Regional Updates

Paradigm shift needed in Kosovo’s agricultural subsidy system

Jun 24, 2026 5 min read 1 views

Public spending to the agriculture sector in Kosovo is crucial for farmer’s incomes and significant in volume. Direct payments play a dominant role in overall agriculture support but do little to strengthen competitiveness and improve agricultural productivity.

Public spending to the agriculture sector in Kosovo is crucial for farmer’s incomes and significant in volume. Direct payments play a dominant role in overall agriculture support but do little to strengthen competitiveness and improve agricultural productivity. With Kosovo on the path to EU accession, the agricultural subsidy architecture will also have to undergo a paradigm shift, as to include EU food safety, animal welfare, and environmental standards as a precondition for financial support under the EU Common Agricultural Policy (CAP). The Ministry of Agriculture, Forestry and Rural Development (MAFRD) has yet to reap the benefits of leveraging direct payments to prepare farmers for the standards imposed by the EU.

Agriculture is vital to Kosovo’s economy

The role of agriculture in Kosovo is more than feeding the population and providing livelihoods in rural areas. 105,000 farmers manage nearly 50% of Kosovo’s territory. The primary sector employed over 23% of the country’s labour force and accounted for 7.2% of Kosovo’s GDP in 2023.  Nonetheless, Kosovo imports significantly more agri-food products than it exports. This makes the agricultural sector one of the main contributors to the country’s goods trade deficit, despite impressive growth in agricultural exports in recent years.

During the last decade, the production value of Kosovo’s agricultural sector increased by 28% in nominal terms, mainly driven by increases in the value of crop production. However, several constraints hold back further growth in agriculture. Agricultural productivity is lagging the EU average and labour productivity in Kosovo’s agriculture is almost half that of regional peers.

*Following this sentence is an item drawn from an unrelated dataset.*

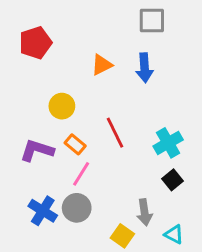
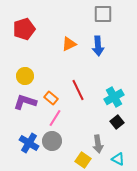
yellow circle: (62, 106) -> (25, 76), moved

Public spending in agriculture is significant

Kosovo spends more on agriculture than other countries at the same level of development. Over the last 5 years, the Government of Kosovo spent on average 0.84% of GDP on agriculture, which is significantly higher than the EU-27 average (0.36%) or the amount spent on average by regional peers like Albania (0.19%), Bosnia and Herzegovina (0.27%), Montenegro (0.29%), Serbia (0.36%), and Northern Macedonia (0.56%).

Direct payments account for the lion’s share of agricultural spending. The share of this recurrent expenditure in the agricultural budget is steadily growing at the expense of the share of capital expenditure (investment grants). In 2023, Kosovo allocated EUR 86 m to the agriculture sector (2.5% of total governmental outlays), of which 71% was spent on direct payments. While this share is in line with the EU CAP, other countries undergoing structural transformation, such as Moldova, follow the objective of focusing mainly on capital formation by supporting investment in physical assets in agriculture.

Direct payments favour lower value crops

The crop sector is the main beneficiary of direct payments. In 2022, 55% of total direct payments were used to subsidize the production of lower value crops, such as wheat and maize. Producers of higher value crops, such as fruits and vegetables, or wine, received on average 24% of total direct payments during the last 5 years. Conversely, direct payments to the livestock sector have been decreased from 38% of total direct payments in 2018 to only 26% in 2022.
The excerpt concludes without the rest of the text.